No hay duda alguna sobre el crecimiento de la clase media en el país.  No son necesarias las estadísticas ni los modelos analíticos para saberlo, baste ir un sábado en la tarde a un centro comercial en las ciudades grandes y medianas para ver a la gente consumida en el consumo. Compra todo lo que le cabe en el carro que la espera en el parqueadero. Compra ropa de marca, falsificada o no; le quede bien o mal, siempre que un vestido o unos zapatos estén de moda, se pagan al precio que pidan. Ni qué decir de los supermercados: todos los días desde las 6 de la mañana hasta las 12 de la noche están atestados; se llenan los carritos hasta los bordes, sobre todo de los muchos productos importados que llenan los escaparates.

¿Qué tal los negocios de telefonía? No hablo de las marcas conocidas de los gigantes del celular, cuyas superficies comerciales son más grandes que las iglesias, que los hospitales, que las alcaldías; me refiero a las tienditas al menudeo: tienen todo tipo de cables, pilas, cubiertas, adminículos y, claro, aparatos. Las clases sociales se distinguen hoy por el tipo de celular con que matan el ocio, el miedo, la soledad y el silencio. Los de alta gama para la clase alta, los comunes y corrientes para la fortalecida clase media y las flechas para los pobres. Ni las monjitas de clausura se escapan a la tentación de comunicarse sin trompo con el mundo.

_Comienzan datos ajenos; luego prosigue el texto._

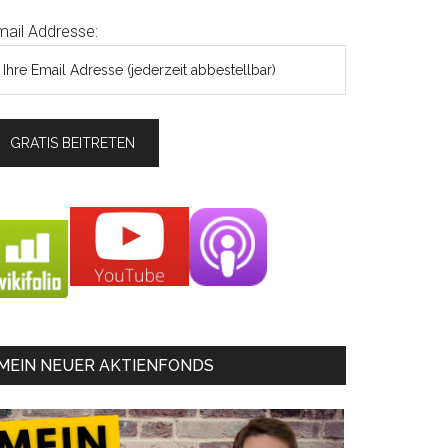
mail Addresse:
MEIN NEUER AKTIENFONDS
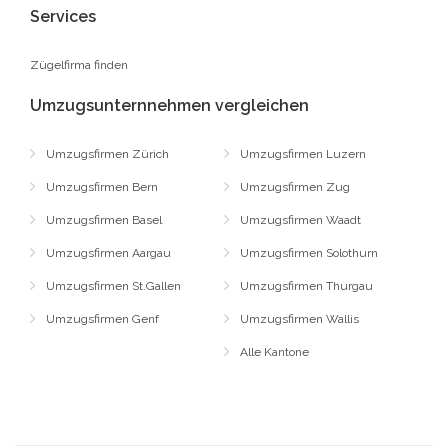
Services
Zügelfirma finden
Umzugsunternnehmen vergleichen
Umzugsfirmen Zürich
Umzugsfirmen Luzern
Umzugsfirmen Bern
Umzugsfirmen Zug
Umzugsfirmen Basel
Umzugsfirmen Waadt
Umzugsfirmen Aargau
Umzugsfirmen Solothurn
Umzugsfirmen St.Gallen
Umzugsfirmen Thurgau
Umzugsfirmen Genf
Umzugsfirmen Wallis
Alle Kantone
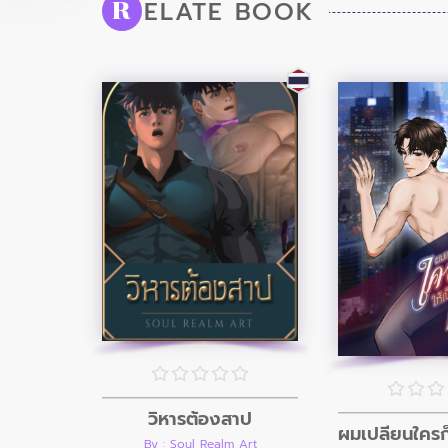
ELATE BOOK
R
วิหารต้องสาป
By : Soul Realm Art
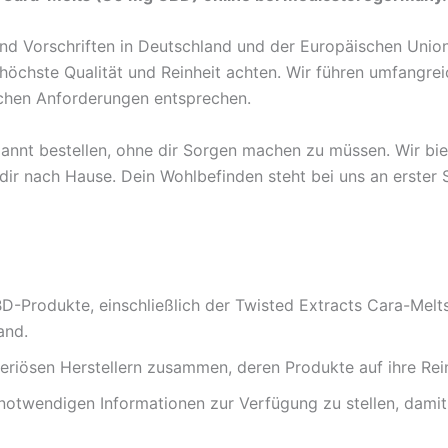
 und Vorschriften in Deutschland und der Europäischen Uni
öchste Qualität und Reinheit achten. Wir führen umfangreic
lichen Anforderungen entsprechen.
nnt bestellen, ohne dir Sorgen machen zu müssen. Wir biete
dir nach Hause. Dein Wohlbefinden steht bei uns an erster S
D-Produkte, einschließlich der Twisted Extracts Cara-Melts
and.
seriösen Herstellern zusammen, deren Produkte auf ihre Re
e notwendigen Informationen zur Verfügung zu stellen, damit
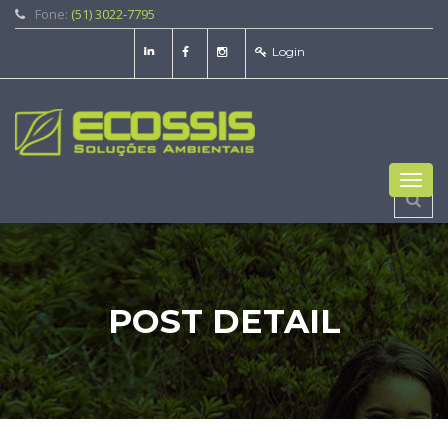
Fone:
(51) 3022-7795
Login
Toggl
navig
POST DETAIL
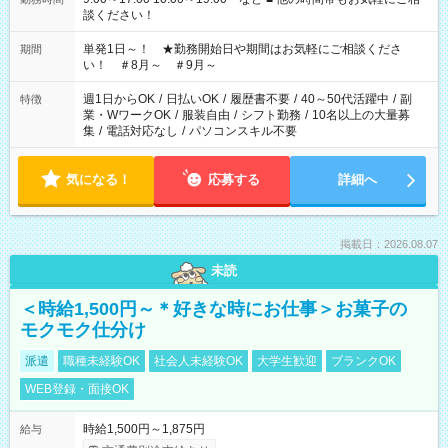
談ください！
単発1日～！ ★勤務開始日や期間はお気軽にご相談くださ
期間
い！ ＃8月～ ＃9月～
週1日からOK
/
日払いOK
/
履歴書不要
/
40～50代活躍中
/
副
特徴
業・WワークOK
/
服装自由
/
シフト勤務
/
10名以上の大量募
集
/
電話対応なし
/
パソコンスキル不要
気になる！
応募する
詳細へ
掲載日：2026.08.07
未読
＜時給1,500円～＊好きな時にお仕事＞お菓子の
モクモク仕分け
派遣
職種未経験OK
社会人未経験OK
大学生歓迎
ブランクOK
WEB登録・面接OK
時給1,500円～1,875円
給与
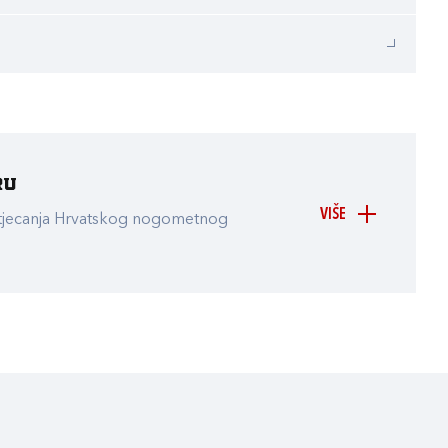
ru
VIŠE
atjecanja Hrvatskog nogometnog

Los sábados a medio día no hay por donde andar por calles y avenidas. Los trancones son nudos ciegos; el calor alcanza los 50 grados dentro de esas burbujas donde van papá, mamá, pie y sofá y la mascotica de los niños ladrándoles a los policías, a los indigentes de semáforo y a las otras mascoticas que asoman el hocico en el carro de al lado. ¡El paraíso! La “pesadilla climatizada” la llamó Henry Miller. Y todo a crédito. La clase media “maneja” varias tarjetas de crédito y otras tantas débito y otras de millas. Tarjetas a porfía. Un carrusel consecutivo, sucesivo, paralelo de deudas que se pagan unas con otras en espiral hasta el colapso. Los bancos, tan irresponsables como codiciosos, apelan a todo tipo de anzuelos para atrapar en sus redes a esa clase que palpita mirando vitrinas. Nada importa: mientras se tenga cupo, a comprar. Se pagan carros, apartamentos, colegios, vacaciones, multas, impuestos, deudas, con el llamado dinero plástico y si sobra tiempo y vida, se juega con el dinero virtual. Por lo demás, ya casi todo es virtual: la vida, el amor, el sexo, la muerte. Mas aún, se puede ser un personaje virtual y cambiar de casa, de carro, de empleo, de mujer, de amante, de obligaciones, de vestido, de cara, de sexo, de perro, de lugar de nacimiento, se puede hasta morir y volver a nacer. Hasta saber quién es el verdadero. Una apoteosis del sin sentido.

Y mientras tanto, en el valle de lágrimas seguimos soportando los dados envenenados de Uribe que reviven el talante de Laureano Gómez —ese rencor que rezumaba por los poros, de ese odio que nacía de su garganta—. El monstruo dedicó toda su fuerza —que mucha tenía— a “hacer invivible la República Liberal”. Uribe y sus capitanes están dedicados en cuerpo y alma a hacer imposible la reconciliación que cada día está más cercana.

El Espectador, Bogotá.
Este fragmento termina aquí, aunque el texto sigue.